Tricholoma vaccinum is a mycorrhizal species, and grows in association with coniferous trees, especially pine and spruce. It forms ectomycorrhizae that have been called "Medium-Distance fringe exploration type", indicative of the ectomycorrhiza's ecological role in space occupation in the soil, their possible reach regarding nutrient acquisition and their demand of carbohydrates that have to be invested by the trees for their fungal partners. Fruit bodies usually appear in groups or clusters on the ground, sometimes with moss. The fungus fruits in late summer and autumn. It is found in northern Asia, Europe, and, in North America, is widely distributed in the United States and Canada, and has also been recorded in Mexico. It is one of the most common species of Tricholoma in Central Europe, and is often found in large groups in spruce forests. It is rare in the United Kingdom, and most records have been from Scotland. The fungus may be extinct in the Netherlands.

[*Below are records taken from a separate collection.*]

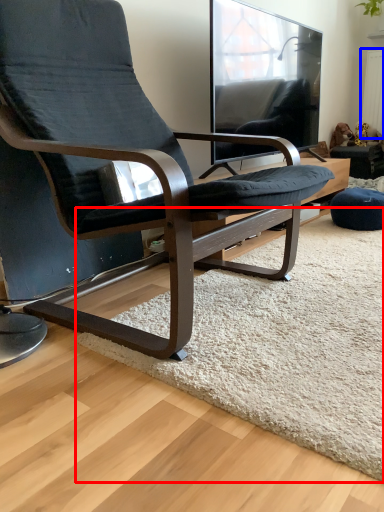 Question: Which object is further to the camera taking this photo, mat (highlighted by a red box) or radiator (highlighted by a blue box)?

Choices:
 (A) mat
 (B) radiator

Answer: (B) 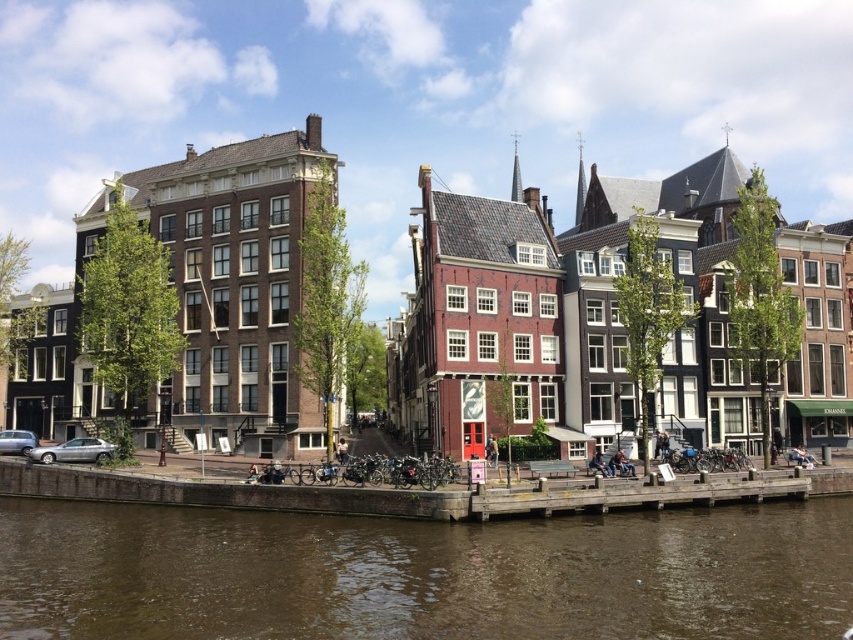 You are a tourist standing on the wooden dock at lower center and want to take a photo of the brown murky water at lower center. Can you see the entire water surface in your shot without moving your camera?

The brown murky water at lower center has a greater height compared to wooden dock at lower center, so the water is higher than the dock. Since you are standing on the dock, you might need to tilt your camera upwards to capture the entire water surface as it is elevated relative to your position.

You are a tourist standing on the wooden dock at lower center and want to take a photo of the brown murky water at lower center. Is the water visible from your current position on the dock?

The brown murky water at lower center is in front of the wooden dock at lower center, so yes, the water is visible from your current position on the dock. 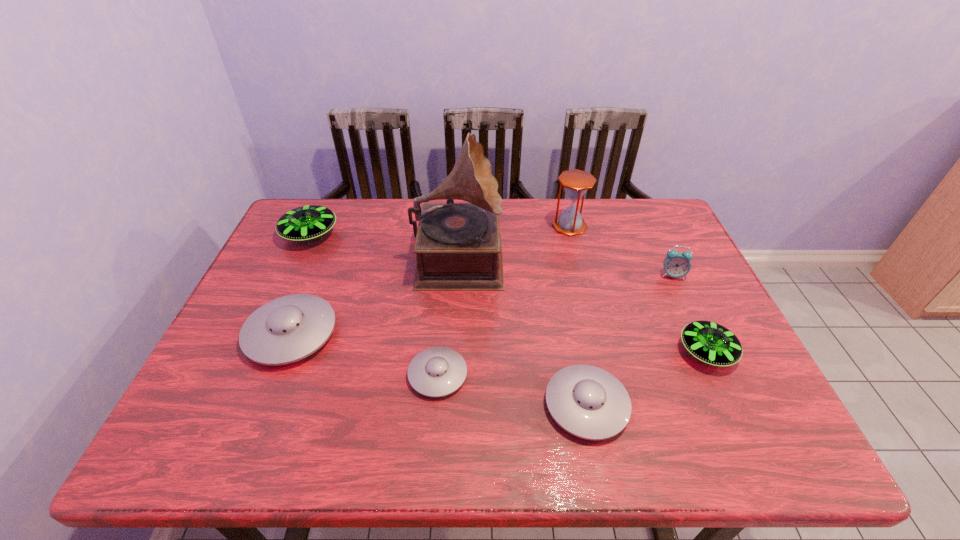 This screenshot has width=960, height=540. In the image, there is a desktop. Find the location of `vacant space at the left edge`. vacant space at the left edge is located at coordinates (227, 363).

Locate an element on the screen. This screenshot has width=960, height=540. free space at the far right corner of the desktop is located at coordinates (653, 198).

The height and width of the screenshot is (540, 960). Find the location of `vacant area that lies between the alarm clock and the rightmost saucer`. vacant area that lies between the alarm clock and the rightmost saucer is located at coordinates (689, 313).

Locate an element on the screen. This screenshot has height=540, width=960. vacant space that is in between the leftmost gray saucer and the bigger green saucer is located at coordinates (300, 284).

The image size is (960, 540). Identify the location of free point between the second smallest gray saucer and the shortest saucer. (512, 390).

The image size is (960, 540). Find the location of `vacant region between the biggest gray saucer and the tallest object`. vacant region between the biggest gray saucer and the tallest object is located at coordinates (375, 294).

Find the location of `free space between the brown hourglass and the tallest object`. free space between the brown hourglass and the tallest object is located at coordinates pos(515,240).

Locate an element on the screen. This screenshot has width=960, height=540. empty location between the rightmost saucer and the smallest gray saucer is located at coordinates (572, 363).

The height and width of the screenshot is (540, 960). I want to click on the sixth closest object to the biggest gray saucer, so click(709, 342).

Identify which object is located as the sixth nearest to the biggest gray saucer. Please provide its 2D coordinates. Your answer should be formatted as a tuple, i.e. [(x, y)], where the tuple contains the x and y coordinates of a point satisfying the conditions above.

The ectomycorrhizae of T. vaccinum has been the subject of considerable research. Ectomycorrhizae of Tricholoma species can vary considerably among species in the genus, and differences in the structure of rhizomorphs (a cordlike fusions of hyphae resembling a root) have been used to key out species. Mycorrhizae formed with Norway spruce (Picea abies) are conspicuously hairy with numerous hyphae. The hyphae are partly densely interconnected to rhizomorphs that have a pigment in their outer membrane. The emanating hyphae mostly lack "contact septae" (fully developed simple septae) and contact clamps, and the rhizomorph hyphae vary markedly in diameter. The Hartig net (a network of hyphae that extend into the root) formed by T. vaccinum grows more deeply towards the epidermis, is composed of more rows of hyphae and has more tannin cells in close proximity to the epidermis, and consequently, fewer cortical cells in this position. It is here that the rhizomorphs make the closest contact with the rootlets. The mantle is prosenchymatous, meaning that the constituent hyphae are loosely organized with spaces between them. A combination of techniques including freeze fracturing and scanning electron microscopy has been used to probe the microstructure of the ectomycorrhizae, including inner mantle thickness and the nature of the interface between the Hartig net and host cells. Several fungal genes specifically expressed during ectomycorrhizal interaction between T. vaccinum and Picea abies have been identified, including some involved in a plant pathogen response, nutrient exchange and growth in the plant, signal transduction, and stress response. The first characterized fungal aldehyde dehydrogenase enzyme, ALD1, helps circumvent ethanol stress—a critical function in mycorrhizal habitats.

==Uses==
Although the fruit bodies have sometimes been considered edible, they are of low quality and reportedly mildly poisonous. They are also not recommended for consumption due to their resemblance to toxic brown Tricholomas. Orson K. Miller, Jr. considers them "bitter and not edible".

The fruit bodies can be used to create yellow dyes to color wool or other fibers.